October has another meteor shower at the end of the month called the Orionid's.
There will also be a chance to see Mercury and some pretty bright stars.
Draconid meteor shower
The annual Draconid meteor shower peaked on Friday but you could still spot a few of its meteors this evening or on Sunday.
The celestial phenomenon gets its name from the Draco the Dragon constellation, which lies in the far northern part of the sky.
Sometimes the meteors look like they're flying from this point.
However, you should be able to spot them all over the sky.
The meteors are best viewed as soon as it goes dark.
You can view them late into the evening.
Try to find a clear location with limited light pollution and wrap up warm.
Crescent Moon and Venus
On the evening of October 10, Nasa recommends looking for the Crescent Moon, which will line up in a diagonal with Venus and the bright orange coloured Antares star.
Look south-west after sunset and Venus should be to the bottom right of the Moon with Antares glowing in the middle.
Venus will come very close to Antares for a conjunction on October 15 and 16.
The two will look about a degree and a half apart.
October 16 is also 'International Observe the Moon Night'.
Spot Mercury in October
Planet Mercury will briefly pop into view for early risers in the last week of October.
Around 30 to 45 minutes before sunrise, Mercury will be about 10 degrees above the eastern horizon.
Two blue-ish brights stars
For the whole of October you can spot two bright stars in the early evening sky.
These stars take turns with Polaris to be the North Star over thousands of years.
They're called Vega and Deneb.
Look high in the sky in the first few hours after it gets dark.
Vega is a blue-ish white star and Deneb is a blue-white super giant star.
They dip towards the western horizon before setting just before dawn.
The Orionid meteor shower
Nasa left this one off its video but the Orionid meteor shower is definitely not one to miss.
The Orionid's should peak on October 21 this year.

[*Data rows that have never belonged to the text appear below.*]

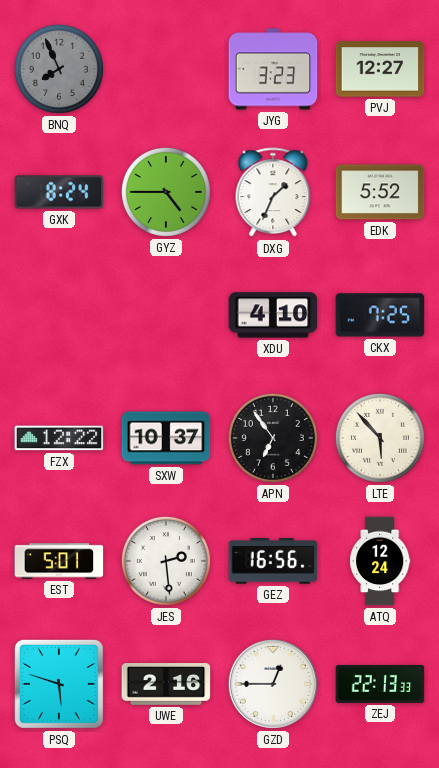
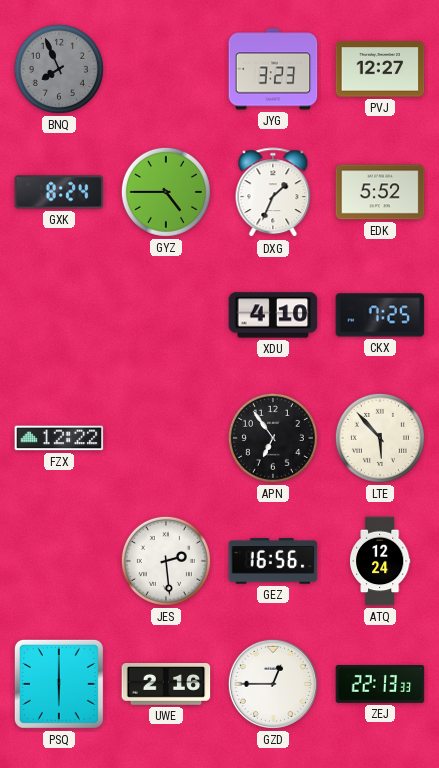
SXW: 10:37 -> none
EST: 5:01 -> none
PSQ: 5:48 -> 6:00
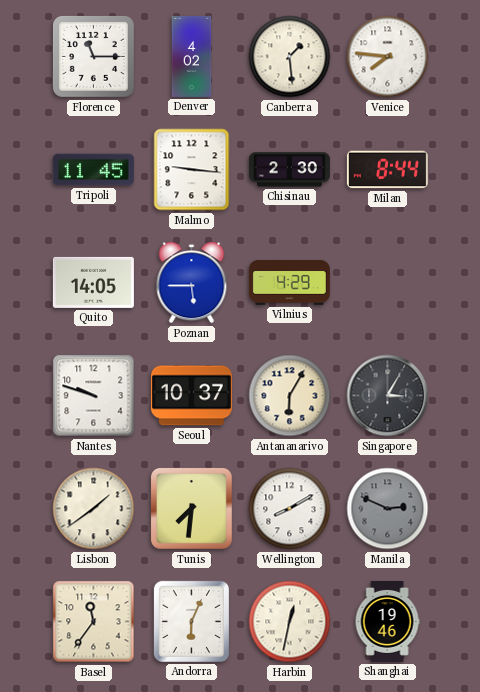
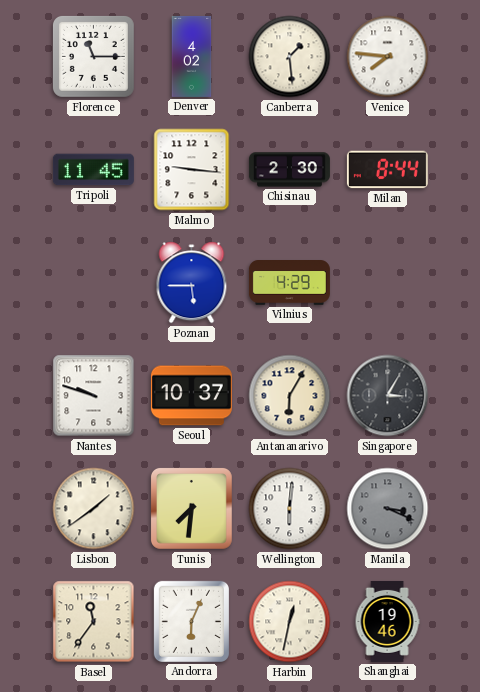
Quito: 14:05 -> none
Wellington: 8:10 -> 6:01
Manila: 2:49 -> 3:19
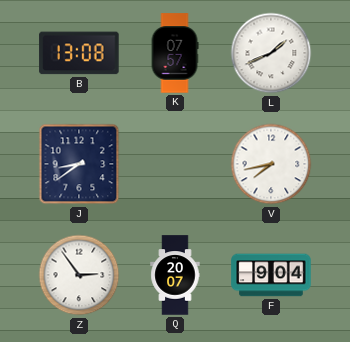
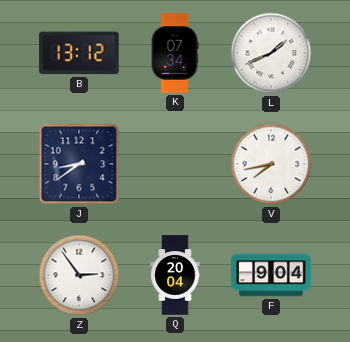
B: 13:08 -> 13:12
K: 07:57 -> 07:34
Q: 20:07 -> 20:04
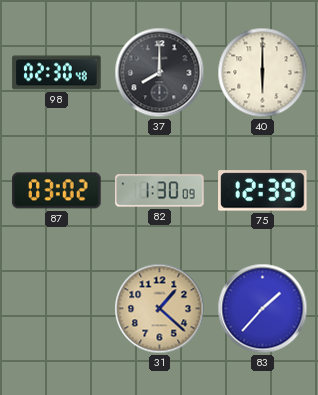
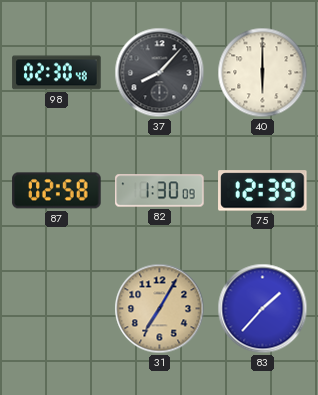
37: 8:00 -> 8:07
87: 03:02 -> 02:58
31: 1:22 -> 7:05
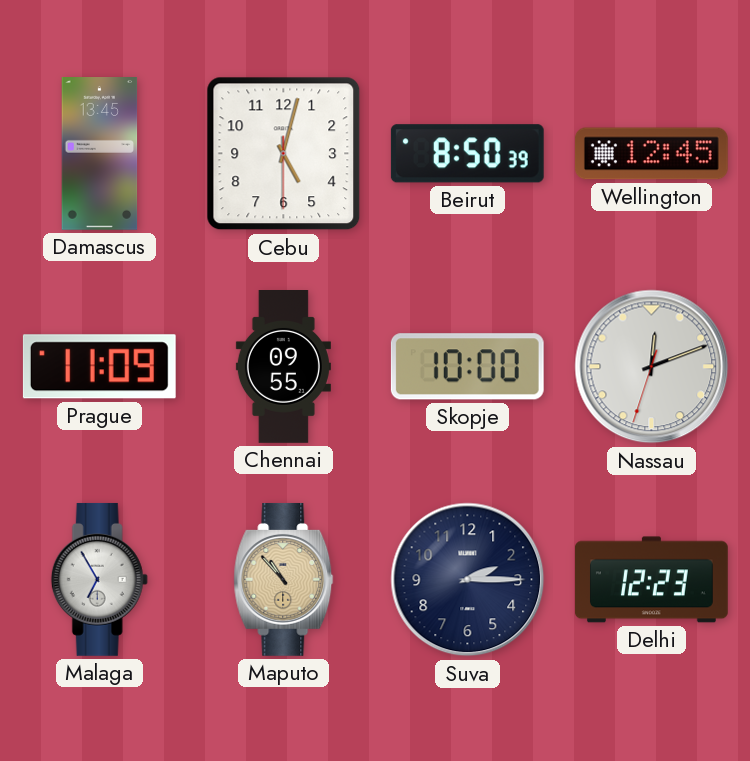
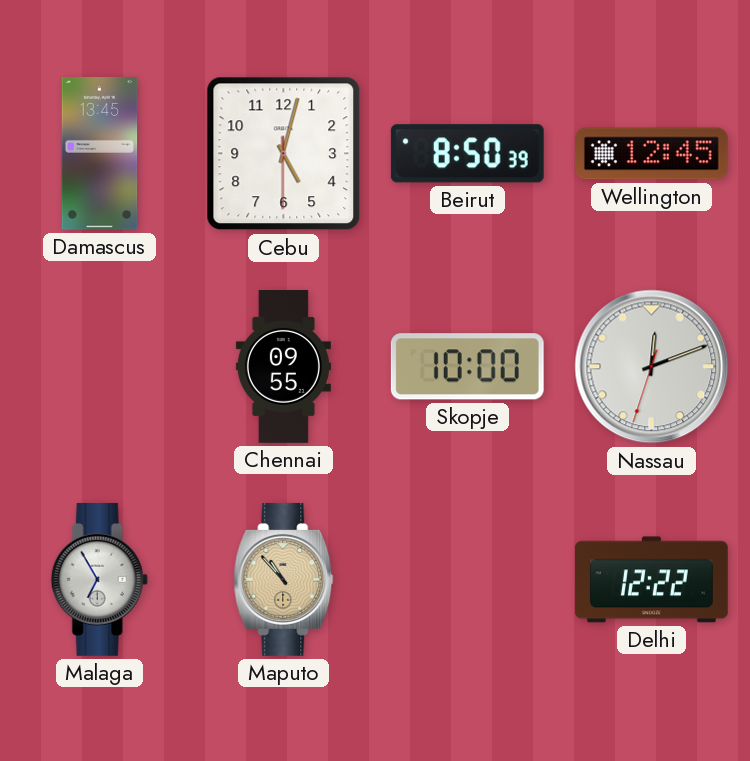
Prague: 11:09 -> none
Suva: 2:15 -> none
Delhi: 12:23 -> 12:22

Try looking just after midnight.
You could see around 15 shooting stars per hour if you're blessed with clear skies and an area that has limited light pollution.
The meteors speed through the sky at around 148,000 mph.
It happens 60 miles up in space, when the Earth moves through a cloud of thousands and thousands of space rocks which would be left behind by the famous Halley's Comet.